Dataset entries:
- Opening Delimiter -

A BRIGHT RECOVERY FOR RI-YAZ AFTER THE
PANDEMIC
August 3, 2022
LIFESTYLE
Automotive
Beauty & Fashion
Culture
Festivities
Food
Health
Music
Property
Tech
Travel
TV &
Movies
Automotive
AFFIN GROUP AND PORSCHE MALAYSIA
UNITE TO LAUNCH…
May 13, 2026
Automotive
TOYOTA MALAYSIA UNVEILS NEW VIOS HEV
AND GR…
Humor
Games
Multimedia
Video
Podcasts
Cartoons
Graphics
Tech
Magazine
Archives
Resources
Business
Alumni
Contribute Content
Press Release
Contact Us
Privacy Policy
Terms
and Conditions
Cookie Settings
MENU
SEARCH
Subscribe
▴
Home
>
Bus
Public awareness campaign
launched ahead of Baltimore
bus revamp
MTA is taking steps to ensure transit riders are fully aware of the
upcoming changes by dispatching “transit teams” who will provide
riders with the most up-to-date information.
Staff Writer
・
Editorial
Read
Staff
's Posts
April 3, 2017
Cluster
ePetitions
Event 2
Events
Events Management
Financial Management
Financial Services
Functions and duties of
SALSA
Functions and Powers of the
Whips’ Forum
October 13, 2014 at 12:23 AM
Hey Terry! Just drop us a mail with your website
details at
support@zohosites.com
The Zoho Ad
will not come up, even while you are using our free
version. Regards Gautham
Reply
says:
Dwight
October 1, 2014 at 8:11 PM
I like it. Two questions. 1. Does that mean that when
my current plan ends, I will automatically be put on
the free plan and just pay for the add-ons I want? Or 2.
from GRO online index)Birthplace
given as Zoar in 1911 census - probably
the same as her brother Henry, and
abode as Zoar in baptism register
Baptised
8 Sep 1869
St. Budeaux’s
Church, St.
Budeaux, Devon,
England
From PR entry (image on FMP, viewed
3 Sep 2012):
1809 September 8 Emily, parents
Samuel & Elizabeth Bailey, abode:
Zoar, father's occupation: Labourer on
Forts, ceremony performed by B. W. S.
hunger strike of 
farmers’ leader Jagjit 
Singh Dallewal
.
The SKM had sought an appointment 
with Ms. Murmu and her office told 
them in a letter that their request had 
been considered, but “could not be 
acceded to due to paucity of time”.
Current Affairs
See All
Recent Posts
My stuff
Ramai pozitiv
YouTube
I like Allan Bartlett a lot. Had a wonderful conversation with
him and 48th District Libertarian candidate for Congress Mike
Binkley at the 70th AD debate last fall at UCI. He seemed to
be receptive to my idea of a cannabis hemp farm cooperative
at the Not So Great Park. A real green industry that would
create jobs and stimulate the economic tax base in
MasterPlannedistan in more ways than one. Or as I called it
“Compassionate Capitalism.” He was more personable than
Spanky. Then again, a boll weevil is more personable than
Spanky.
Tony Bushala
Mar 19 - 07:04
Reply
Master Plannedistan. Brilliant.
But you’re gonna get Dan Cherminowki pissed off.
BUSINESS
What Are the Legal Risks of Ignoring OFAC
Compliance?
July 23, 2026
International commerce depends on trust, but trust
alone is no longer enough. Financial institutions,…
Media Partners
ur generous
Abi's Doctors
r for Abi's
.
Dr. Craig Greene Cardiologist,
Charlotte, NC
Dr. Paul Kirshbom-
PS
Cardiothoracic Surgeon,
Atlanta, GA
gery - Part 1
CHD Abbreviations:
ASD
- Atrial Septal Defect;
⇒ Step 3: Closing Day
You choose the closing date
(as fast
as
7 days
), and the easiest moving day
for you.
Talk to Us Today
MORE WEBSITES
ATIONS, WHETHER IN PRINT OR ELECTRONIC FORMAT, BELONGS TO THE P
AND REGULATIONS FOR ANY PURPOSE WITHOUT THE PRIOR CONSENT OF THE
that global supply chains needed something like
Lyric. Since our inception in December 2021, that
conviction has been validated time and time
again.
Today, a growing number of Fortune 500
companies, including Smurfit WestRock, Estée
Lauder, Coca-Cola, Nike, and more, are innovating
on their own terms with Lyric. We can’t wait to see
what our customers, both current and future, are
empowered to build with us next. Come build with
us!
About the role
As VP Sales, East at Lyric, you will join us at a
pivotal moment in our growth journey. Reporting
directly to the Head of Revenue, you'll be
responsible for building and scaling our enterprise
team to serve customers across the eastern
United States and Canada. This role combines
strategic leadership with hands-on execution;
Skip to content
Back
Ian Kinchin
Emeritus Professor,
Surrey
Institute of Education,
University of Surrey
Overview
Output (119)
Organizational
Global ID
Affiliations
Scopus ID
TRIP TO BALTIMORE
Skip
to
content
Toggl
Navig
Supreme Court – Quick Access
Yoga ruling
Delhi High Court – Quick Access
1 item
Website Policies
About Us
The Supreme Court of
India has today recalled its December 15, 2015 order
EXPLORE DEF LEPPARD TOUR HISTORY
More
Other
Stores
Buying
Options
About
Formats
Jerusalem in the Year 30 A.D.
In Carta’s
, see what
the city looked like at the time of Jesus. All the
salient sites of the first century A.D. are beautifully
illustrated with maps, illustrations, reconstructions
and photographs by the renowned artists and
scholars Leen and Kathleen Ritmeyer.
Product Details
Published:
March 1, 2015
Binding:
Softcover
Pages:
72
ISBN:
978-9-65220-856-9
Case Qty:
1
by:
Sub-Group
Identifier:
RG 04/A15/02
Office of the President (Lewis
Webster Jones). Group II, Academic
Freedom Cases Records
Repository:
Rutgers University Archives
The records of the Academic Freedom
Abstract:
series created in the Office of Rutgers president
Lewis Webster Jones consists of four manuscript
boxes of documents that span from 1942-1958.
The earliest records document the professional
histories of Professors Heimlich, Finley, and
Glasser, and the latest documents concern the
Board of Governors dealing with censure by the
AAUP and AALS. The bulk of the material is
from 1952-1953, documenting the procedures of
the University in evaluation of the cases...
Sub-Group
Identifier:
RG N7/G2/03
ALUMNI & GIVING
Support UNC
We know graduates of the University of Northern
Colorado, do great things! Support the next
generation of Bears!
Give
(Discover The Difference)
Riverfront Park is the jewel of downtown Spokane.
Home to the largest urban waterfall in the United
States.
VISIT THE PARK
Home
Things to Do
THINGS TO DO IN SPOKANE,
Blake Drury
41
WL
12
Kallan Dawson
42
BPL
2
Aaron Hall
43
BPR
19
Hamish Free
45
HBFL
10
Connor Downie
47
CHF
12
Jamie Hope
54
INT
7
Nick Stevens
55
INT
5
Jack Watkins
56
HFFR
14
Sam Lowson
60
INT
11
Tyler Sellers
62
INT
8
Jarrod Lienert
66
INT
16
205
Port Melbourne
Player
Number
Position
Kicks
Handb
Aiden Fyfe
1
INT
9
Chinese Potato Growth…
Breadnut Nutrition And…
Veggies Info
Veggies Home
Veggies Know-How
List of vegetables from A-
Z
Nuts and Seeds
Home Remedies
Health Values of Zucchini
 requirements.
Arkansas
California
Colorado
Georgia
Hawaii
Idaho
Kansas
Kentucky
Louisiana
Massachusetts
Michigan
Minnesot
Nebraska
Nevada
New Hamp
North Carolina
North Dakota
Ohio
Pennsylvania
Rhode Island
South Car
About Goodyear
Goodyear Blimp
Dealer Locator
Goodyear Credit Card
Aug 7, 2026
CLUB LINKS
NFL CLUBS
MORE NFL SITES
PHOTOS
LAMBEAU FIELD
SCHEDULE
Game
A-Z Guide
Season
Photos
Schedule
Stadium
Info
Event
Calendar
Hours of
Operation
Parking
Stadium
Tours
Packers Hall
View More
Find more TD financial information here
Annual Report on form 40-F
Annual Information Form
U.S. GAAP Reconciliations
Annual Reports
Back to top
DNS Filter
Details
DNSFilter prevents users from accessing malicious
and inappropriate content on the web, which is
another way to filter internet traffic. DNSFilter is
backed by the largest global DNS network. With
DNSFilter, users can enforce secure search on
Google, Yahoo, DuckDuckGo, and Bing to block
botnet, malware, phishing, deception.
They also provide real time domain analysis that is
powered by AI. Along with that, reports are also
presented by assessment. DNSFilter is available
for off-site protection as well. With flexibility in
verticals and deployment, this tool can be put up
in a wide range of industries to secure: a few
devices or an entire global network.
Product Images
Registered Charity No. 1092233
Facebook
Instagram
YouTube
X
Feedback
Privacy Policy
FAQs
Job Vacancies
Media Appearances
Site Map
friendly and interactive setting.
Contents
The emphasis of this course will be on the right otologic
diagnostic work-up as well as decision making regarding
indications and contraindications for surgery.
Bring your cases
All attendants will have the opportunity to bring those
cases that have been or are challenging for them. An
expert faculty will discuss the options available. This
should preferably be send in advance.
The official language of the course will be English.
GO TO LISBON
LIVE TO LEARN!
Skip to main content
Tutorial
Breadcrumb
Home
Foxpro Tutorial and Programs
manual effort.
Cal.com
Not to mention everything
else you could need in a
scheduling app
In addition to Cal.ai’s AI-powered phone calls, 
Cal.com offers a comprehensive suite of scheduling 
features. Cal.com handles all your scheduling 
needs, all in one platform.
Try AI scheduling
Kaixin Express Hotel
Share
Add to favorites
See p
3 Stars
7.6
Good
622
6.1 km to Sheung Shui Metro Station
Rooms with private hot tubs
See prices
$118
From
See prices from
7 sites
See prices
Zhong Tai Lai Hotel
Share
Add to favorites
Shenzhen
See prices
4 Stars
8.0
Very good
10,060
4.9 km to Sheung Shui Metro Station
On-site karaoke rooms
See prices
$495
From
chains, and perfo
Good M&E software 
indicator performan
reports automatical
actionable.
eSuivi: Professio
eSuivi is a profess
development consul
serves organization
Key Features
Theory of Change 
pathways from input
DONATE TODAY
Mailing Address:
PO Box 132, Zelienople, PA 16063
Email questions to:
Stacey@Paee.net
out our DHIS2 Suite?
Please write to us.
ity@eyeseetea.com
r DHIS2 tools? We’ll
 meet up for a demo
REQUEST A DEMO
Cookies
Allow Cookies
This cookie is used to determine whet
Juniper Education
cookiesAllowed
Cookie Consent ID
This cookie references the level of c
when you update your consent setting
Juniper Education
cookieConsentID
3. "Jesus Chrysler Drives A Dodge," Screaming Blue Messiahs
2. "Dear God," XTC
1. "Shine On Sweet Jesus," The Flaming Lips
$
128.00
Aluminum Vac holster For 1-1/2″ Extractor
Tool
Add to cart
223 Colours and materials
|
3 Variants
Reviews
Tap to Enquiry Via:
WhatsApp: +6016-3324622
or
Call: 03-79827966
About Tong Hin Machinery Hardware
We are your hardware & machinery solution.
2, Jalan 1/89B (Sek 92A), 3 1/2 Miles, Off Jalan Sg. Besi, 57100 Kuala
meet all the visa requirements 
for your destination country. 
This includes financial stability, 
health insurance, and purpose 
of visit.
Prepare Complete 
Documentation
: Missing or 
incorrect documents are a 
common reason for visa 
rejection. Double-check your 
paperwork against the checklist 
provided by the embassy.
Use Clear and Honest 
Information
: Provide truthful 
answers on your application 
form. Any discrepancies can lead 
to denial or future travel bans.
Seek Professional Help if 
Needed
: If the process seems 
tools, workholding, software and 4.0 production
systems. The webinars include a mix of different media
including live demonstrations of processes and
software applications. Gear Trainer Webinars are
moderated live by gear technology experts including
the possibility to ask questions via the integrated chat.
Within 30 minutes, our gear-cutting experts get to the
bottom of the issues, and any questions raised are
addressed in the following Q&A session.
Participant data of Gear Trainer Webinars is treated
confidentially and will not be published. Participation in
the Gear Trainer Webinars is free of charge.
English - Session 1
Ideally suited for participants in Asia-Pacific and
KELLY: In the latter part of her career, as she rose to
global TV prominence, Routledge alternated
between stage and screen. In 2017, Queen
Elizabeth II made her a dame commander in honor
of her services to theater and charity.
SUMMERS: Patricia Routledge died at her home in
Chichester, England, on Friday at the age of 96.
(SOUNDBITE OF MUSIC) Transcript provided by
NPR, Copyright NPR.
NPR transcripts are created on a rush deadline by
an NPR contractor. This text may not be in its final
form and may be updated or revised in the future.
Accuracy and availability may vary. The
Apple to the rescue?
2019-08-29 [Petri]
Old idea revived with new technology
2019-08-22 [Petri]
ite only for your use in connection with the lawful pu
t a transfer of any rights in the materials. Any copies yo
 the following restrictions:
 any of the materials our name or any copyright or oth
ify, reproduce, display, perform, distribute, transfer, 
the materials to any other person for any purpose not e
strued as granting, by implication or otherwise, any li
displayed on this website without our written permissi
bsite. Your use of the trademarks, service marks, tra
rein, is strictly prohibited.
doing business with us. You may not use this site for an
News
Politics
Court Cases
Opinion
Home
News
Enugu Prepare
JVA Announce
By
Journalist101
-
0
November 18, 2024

- Closing Delimiter -

◆ PROBLEM STATEMENT:
Look above for the line holding "Aug 7, 2026" and the line holding "DNSFilter prevents users". Retype both, and every line between them, word for word and nothing else.

◆ TASK RESPONSE:
Aug 7, 2026
CLUB LINKS
NFL CLUBS
MORE NFL SITES
PHOTOS
LAMBEAU FIELD
SCHEDULE
Game
A-Z Guide
Season
Photos
Schedule
Stadium
Info
Event
Calendar
Hours of
Operation
Parking
Stadium
Tours
Packers Hall
View More
Find more TD financial information here
Annual Report on form 40-F
Annual Information Form
U.S. GAAP Reconciliations
Annual Reports
Back to top
DNS Filter
Details
DNSFilter prevents users from accessing malicious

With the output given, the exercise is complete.